This is what these ten days are for, from today to Yom Kippur. Where am I in my relationships? What needs forgiveness. Where am I in relation to myself – what needs nurturing? Where am I in my community? What needs repair?
It’s tempting to ask in a world where there is so much distress, not where am I, but where is God? And here we are, gathered together on this holy day, calling out to God, Avinu Malkeynu, save us! Avinu Malkeynu, write us in the book of life! Avinu Malkeynu, have mercy upon your creation.
All of us, at one time or another, have wondered what God was up to. When I was a child I remember going to synagogue on the high holidays, the choir and the cantor would sing, and we would pray. And it was as if God were like superman, who would swoop down and save us. Or, during this season, it was like God was a king with a crown and a beard, seated on his throne in the sky, judging us on our behavior.
As I grew older, I still sang the same prayers, but I certainly questioned what they meant. These questions later led me to rabbinical school. But the challenge is still there for me when we pray, Avinu Malkeinu, inscribe us in the book of life. Or, as in Unetanah Tokef – which we will chant just after the Torah service, the question is asked, “Who shall live and who shall die . . . who by fire and who by water . . . who will be calm and who will be tormented?”
If I do not believe in a God who metes out punishment – and I don’t — then what meaning have these prayers?
My teacher, Rabbi Arthur Green writes of a mystical theology, in which God is like a soul that fills and animates the universe. This is not a God in the sky, or a God out there, but One that unites all. This is the God that we acknowledge when we say, Shema Yisrael, Listen Israel, Adonai is our God, Adonai is One.
This One is also in us. Part of what makes us unique in the universe is that we know that we are created in the divine image, and can act accordingly.
According to this theology, then, when we pray, it is an internal process. It is accessing this divine spark within. If we listen deeply, we can hear a still small divine voice whispering.

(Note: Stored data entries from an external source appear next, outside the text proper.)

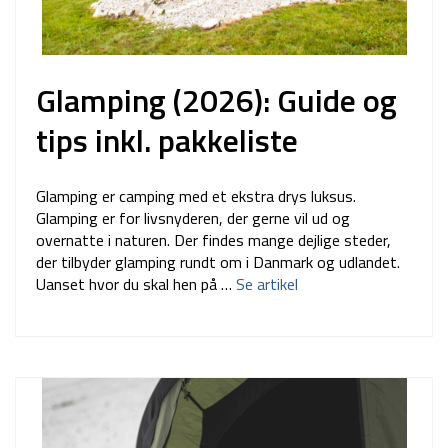
Glamping (2026): Guide og
tips inkl. pakkeliste
Glamping er camping med et ekstra drys luksus.
Glamping er for livsnyderen, der gerne vil ud og
overnatte i naturen. Der findes mange dejlige steder,
der tilbyder glamping rundt om i Danmark og udlandet.
Uanset hvor du skal hen på …
Se artikel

This voice is asking, where are you in helping me to carry forward the repair of this broken world? If the human being is in the image of God, every single one, where are you in seeking to treat human beings in this way?
Let us focus a little more on the Unetaneh Tokef prayer:
“This day all who walk the earth pass before You as a flock of sheep… You determine the life and decree the destiny of every creature. On Rosh Hashanah it is written and on Yom Kippur it is sealed: …who shall live and who shall die.”
As our Hazan chants this prayer about life and death, I will tremble as I face my own mortality. And I am comforted by two things: The first is the haunting refrain that defies translation: Uteshuvah, utzedakah, utfilah maavirin et ro-a hagezerah: Repentence (Teshuvah), prayer (tefilah) and righteous actions (Tzedakah) do something – what? Maavirin is usually understood as “cancel.” But it really means “to cross over.” Repentance, prayer and righteous giving do not change the facts of life, but a heart opened by them will cross through life’s inescapable misfortunes somewhat more gently.
Unetanah Tokef focuses us on these three questions:
Where am I in relation to teshuvah – turning in repentence – what do I need to repair in my relationships?
Where am I in relation to tefilah – prayer – How can I tend to my spiritual life, and to my place in this kehilat kedushah, this holy community, Temple B’nai Abraham?
Where am I in relation to tzedakah – righteous actions – How can I contribute, financially or with my time, to repair of the world?
Finally, in Unetanah tokef, this prayer of life and death, I am thankfully drawn to the line that says, “u-veshofar gadol yittaka, vekol demama maka yishama – a great shofar will be sounded and a still small voice will be heard.”
The blast of the shofar awakens us, to listen. What is it saying, this still small voice? If we can clear away all of worry and concern and tumult of life, perhaps we can hear it.
Perhaps it is whispering the question we contemplate over the next 10 days. The whisper of the self, the whisper of the divine…
Ayekah…? Where are you…?
May we be blessed on this day to reflect on this question. And may the answers bring comfort, meaning, and renewed relationships.
L’shannah tovah umetukah, may this be a good year, a sweet year, for you and your families.




Rabbi Adler – thank you for posting your enlightening sermons.